Betty turned towards the irresponsibly big bed. The luxury didn't match up with the self-flagellation she came to expect from Jughead.

The trigger was at the front of the bed, the mattress, blankets and all, lifted up to reveal a small arsenal of guns, pressed into memory foam. A handgun was missing.

Jackpot.

Her phone rang out, “Brand New Key” by Melanie. Only two people called her, she didn't bother to check the caller ID.

“Hi Mom,” Betty said lightly, as if she wasn't standing in the bedroom of a killer.

“Hi sweetheart, sorry I missed your call. Mrs. Williams would not shut up about her prize winning labradoodle-”

“Mom, who are the Serpents?” Betty asked, also not wanting to hear anything about the labradoodle.

“Where'd you hear that word?”

“Jughead saw my tattoo. You said we’re the only ones,” Betty was leaving so much out and she knew it. She was not saying how she he knew Jughead’s reflexes were a little too quick, his statements just a tad bit calculating at times.

It's going to be high school all over again, they're going to call her crazy, emotional, unhinged. Her one emotional outlet, the family legacy, now has been tainted. someone's been lying to her and she knows she should want it to be Jughead but she wants it to be her mother.

“He said what?” Alice asked, her words stumbling over each other.

“We have the same tattoo. I called his hometown and he used to run with this group called the Serpents. He said rule number five mom, what’s going on?” Betty should've driven out to Long Island to interrogate her mother instead of Jughead’s empty room. Alice would always have the answers.

“What's Jughead’s real name?” Alice’s reporter voice came quickly, replacing the panic.

“What does that even matter? Who are we, mom?” Betty feels like she’s on the teetering edge of a precipice, about to slide into oblivion.

“His name Elizabeth!” Alice said in the tone that brokers no arguments. It's the same one she’d bark directives at Betty with as they trained, day in and day out.

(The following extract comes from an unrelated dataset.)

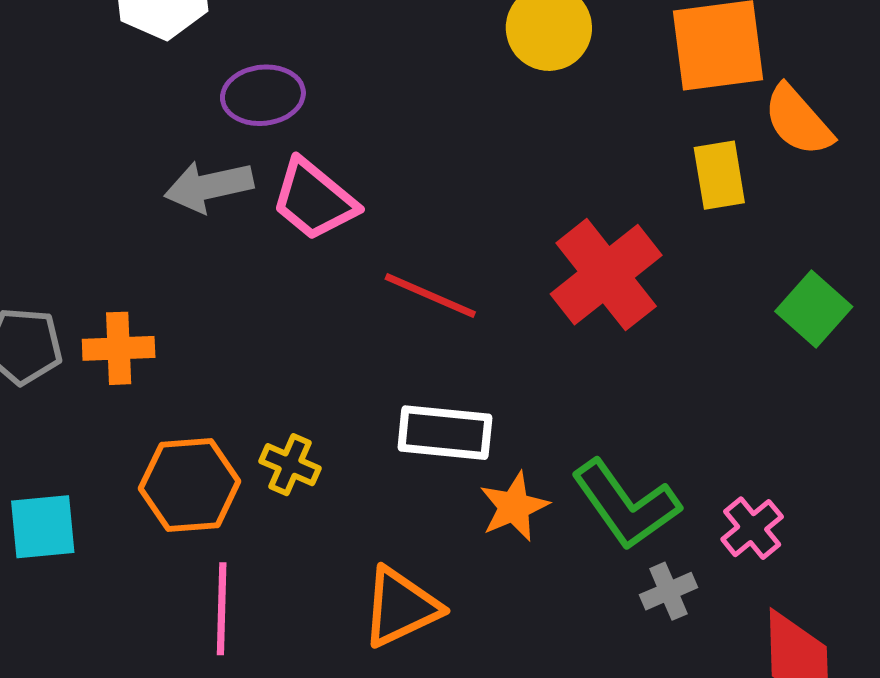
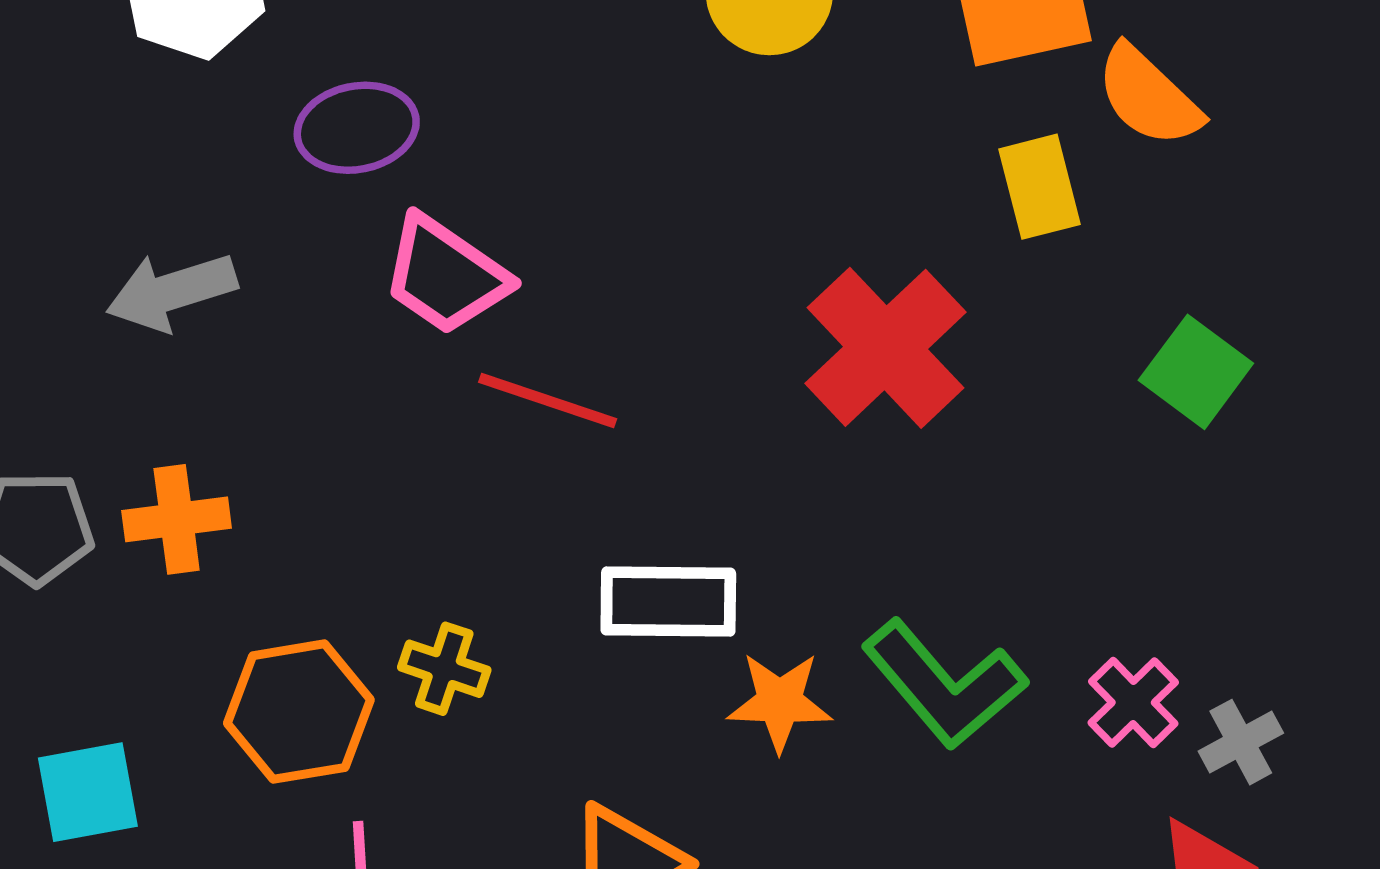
gray arrow: (209, 186) -> (172, 292), moved
red line: (430, 296) -> (548, 401), moved
orange star: (514, 507) -> (780, 702), turned 30
gray cross: (669, 591) -> (1241, 742), moved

“Forsythe Pendleton Jones the Third.”

She held the phone away from her ear as her mother swore a blue streak, scrunching her nose. It was so like her mother to deflect.

“Betty, roundup Veronica and some clothes for a few days.”

“Why?” Betty shrugged, nudging the bed with her feet and lowering the mattress back onto the guns, “The boys are long gone.”

“We’re going to get to get to the bottom of this, and we’re going to make sure none of Veronica’s so-called family try to take a hit out on her again.”

“They didn't take a hit out on her.” She's already defending him, which feels off and a little wrong. There’s no reason why he couldn't be lying about the hit actually being on Veronica.

He kept the blade far from her neck.

His hand was shaking with the strain of it, the natural position of holding blade against skin, and his arm was two inches in front of Veronica’s neck.

That means nothing, you have no idea who this guy is

He caught the knife like it was nothing, like she threw a pen at him.

Don't I?

Standing in his arms on the Empire State Building, watching the cars drive by.

“Do you want to get to the bottom of this?” Alice asked.

“Of course,” Betty never wanted to know anything more. And she's wanted to know a great number of things in her life.

“Then we’ve got to go into the Snake’s pit.”